Problem to work on »
Using the data below, copy every line that contains the word "über".

Data in this exercise »

★ ★ ★ ★ ★ ★ ★

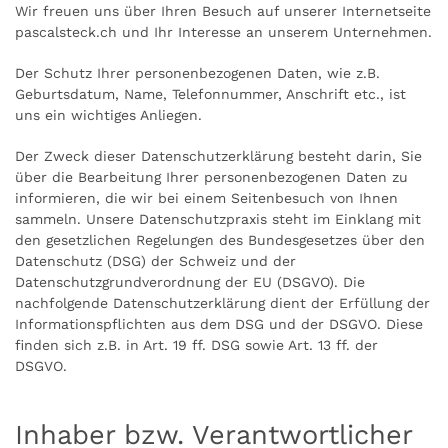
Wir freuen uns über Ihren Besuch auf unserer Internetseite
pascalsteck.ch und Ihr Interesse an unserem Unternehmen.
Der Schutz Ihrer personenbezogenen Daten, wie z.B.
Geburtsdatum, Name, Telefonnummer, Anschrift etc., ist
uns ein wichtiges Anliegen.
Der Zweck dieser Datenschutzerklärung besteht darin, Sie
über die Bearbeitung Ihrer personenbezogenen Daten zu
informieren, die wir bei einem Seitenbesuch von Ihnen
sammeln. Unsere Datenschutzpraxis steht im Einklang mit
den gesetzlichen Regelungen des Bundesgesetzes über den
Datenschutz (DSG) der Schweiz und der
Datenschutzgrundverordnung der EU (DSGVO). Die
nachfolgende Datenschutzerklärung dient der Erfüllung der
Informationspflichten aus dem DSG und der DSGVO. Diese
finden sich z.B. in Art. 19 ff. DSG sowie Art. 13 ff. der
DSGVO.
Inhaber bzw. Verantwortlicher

★ ★ ★ ★ ★ ★ ★

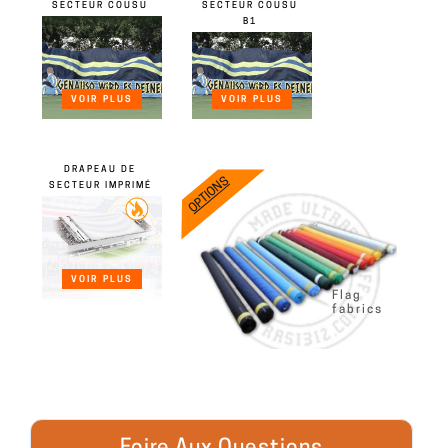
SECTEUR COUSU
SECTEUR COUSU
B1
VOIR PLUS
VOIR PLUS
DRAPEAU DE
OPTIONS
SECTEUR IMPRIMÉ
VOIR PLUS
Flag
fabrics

★ ★ ★ ★ ★ ★ ★

Reply to the task »
Wir freuen uns über Ihren Besuch auf unserer Internetseite
über die Bearbeitung Ihrer personenbezogenen Daten zu
den gesetzlichen Regelungen des Bundesgesetzes über den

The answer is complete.